SHAP beeswarm plot for the biochemistry random forest, ranking features by impact on the prediction

Figure 2. SHAP values for the biochemistry model. Lipoprotein-A, direct bilirubin, and HDL-cholesterol carry the most weight in the per-patient decisions.

Depth-4 surrogate decision tree approximating the stacked classifier, splitting almost entirely on the biochemistry probability

Figure 3. A depth-4 surrogate tree approximating the stacked classifier. Almost every split is on the biochemistry probability, which makes the biochemistry-led behaviour explicit.

Shared biology

The unsupervised side of the pipeline (DIABLO and regularised CCA) and a cross-modality correlation network all recover one axis. HDL and Apolipoprotein A-I in the clinical block link to HDL particle subfractions in the metabolite block. That shared structure, rather than the prediction score, is what integration actually buys here.

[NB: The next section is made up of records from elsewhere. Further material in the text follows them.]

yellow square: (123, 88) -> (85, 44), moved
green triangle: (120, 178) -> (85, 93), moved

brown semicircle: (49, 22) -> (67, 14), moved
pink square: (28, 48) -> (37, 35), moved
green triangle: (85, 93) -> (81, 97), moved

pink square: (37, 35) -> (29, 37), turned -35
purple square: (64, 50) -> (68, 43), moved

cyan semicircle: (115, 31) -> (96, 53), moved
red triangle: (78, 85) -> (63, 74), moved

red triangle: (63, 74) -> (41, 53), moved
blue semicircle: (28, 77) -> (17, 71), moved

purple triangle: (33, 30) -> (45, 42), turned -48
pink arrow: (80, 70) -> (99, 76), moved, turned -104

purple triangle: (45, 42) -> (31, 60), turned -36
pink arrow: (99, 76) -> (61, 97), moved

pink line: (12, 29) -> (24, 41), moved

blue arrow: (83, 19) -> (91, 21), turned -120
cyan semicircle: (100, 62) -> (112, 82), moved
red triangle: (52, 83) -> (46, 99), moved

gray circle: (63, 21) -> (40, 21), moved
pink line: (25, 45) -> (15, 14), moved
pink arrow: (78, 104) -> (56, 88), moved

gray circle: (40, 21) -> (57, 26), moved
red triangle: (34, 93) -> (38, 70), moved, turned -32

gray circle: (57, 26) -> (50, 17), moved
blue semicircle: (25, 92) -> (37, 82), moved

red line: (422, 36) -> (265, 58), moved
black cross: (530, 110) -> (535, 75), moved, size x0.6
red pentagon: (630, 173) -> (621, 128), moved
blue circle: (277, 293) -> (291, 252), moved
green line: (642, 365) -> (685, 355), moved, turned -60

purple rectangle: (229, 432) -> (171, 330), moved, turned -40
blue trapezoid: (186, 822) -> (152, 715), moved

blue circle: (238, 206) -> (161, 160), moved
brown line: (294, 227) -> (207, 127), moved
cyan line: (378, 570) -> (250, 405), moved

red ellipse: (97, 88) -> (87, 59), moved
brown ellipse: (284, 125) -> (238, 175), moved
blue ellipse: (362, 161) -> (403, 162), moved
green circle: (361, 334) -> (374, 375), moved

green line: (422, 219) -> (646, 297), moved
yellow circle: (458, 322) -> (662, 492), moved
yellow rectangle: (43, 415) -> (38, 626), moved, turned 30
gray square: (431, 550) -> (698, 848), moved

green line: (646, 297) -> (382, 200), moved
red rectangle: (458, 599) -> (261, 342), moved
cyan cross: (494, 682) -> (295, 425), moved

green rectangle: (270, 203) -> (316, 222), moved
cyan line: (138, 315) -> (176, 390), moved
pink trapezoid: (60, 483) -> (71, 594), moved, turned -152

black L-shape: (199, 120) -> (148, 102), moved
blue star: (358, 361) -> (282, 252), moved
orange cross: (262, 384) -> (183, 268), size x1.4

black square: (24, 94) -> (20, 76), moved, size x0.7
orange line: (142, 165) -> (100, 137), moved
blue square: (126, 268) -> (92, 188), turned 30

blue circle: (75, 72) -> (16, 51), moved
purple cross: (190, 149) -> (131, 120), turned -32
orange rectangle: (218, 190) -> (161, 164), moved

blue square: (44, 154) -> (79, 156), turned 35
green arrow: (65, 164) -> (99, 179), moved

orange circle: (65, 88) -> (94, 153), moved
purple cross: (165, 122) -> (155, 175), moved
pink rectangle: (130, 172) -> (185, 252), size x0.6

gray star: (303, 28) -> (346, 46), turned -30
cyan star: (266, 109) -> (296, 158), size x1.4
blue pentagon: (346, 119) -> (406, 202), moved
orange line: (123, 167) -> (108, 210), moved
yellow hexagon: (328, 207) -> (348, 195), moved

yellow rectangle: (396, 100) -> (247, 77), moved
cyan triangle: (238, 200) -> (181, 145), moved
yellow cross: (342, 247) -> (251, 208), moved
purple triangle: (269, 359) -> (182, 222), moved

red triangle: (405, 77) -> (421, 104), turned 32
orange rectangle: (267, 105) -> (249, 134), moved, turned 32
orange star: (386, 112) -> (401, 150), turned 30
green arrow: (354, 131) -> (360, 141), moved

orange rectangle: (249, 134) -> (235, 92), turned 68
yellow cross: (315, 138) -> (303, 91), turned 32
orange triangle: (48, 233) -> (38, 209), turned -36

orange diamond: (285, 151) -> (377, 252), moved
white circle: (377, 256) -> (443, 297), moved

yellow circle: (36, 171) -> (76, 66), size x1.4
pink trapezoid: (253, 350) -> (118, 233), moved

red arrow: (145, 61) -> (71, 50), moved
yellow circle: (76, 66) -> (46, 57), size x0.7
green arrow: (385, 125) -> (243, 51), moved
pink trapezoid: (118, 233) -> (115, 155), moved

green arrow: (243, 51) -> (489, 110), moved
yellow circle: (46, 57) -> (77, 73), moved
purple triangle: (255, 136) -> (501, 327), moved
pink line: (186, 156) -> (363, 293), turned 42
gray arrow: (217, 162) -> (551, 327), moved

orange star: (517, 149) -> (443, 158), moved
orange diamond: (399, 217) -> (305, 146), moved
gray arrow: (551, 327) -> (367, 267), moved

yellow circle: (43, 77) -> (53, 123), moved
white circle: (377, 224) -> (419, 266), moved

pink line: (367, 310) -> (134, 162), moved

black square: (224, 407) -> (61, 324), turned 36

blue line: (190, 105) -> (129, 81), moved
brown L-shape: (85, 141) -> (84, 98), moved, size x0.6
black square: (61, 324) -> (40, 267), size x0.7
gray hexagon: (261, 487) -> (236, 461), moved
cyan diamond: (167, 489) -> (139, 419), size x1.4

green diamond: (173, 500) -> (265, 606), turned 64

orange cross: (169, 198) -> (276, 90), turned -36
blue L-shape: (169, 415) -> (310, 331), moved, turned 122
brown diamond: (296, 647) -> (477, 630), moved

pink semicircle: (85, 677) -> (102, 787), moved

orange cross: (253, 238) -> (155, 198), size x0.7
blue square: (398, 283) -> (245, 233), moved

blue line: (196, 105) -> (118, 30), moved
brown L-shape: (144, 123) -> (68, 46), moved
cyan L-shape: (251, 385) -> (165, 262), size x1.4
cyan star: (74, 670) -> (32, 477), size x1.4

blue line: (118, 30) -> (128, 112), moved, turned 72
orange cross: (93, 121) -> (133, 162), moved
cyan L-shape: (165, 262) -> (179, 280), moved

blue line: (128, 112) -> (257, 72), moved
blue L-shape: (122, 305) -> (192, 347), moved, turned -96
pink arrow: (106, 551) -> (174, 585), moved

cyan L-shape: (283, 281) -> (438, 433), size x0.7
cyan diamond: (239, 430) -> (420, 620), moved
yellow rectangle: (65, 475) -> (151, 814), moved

$Cross-modality correlation network linking biochemistry HDL features to metabolomics HDL particle subfractions$

Figure 4. Cross-modality network at significant Spearman correlations. The dominant bridge runs along the HDL and Apolipoprotein A-I axis shared by both data blocks.

An honest limitation

Fusion adds about +0.004 AUC over biochemistry alone, which is small. The value of integration here is biomarker discovery, the shared HDL and ApoA-I axis, not a better prediction. The data are cross-sectional, so this is association rather than a screening test. The full pipeline, the hyperparameter grid, and the verified clinical markers (every PMID checked on PubMed) are in the repository.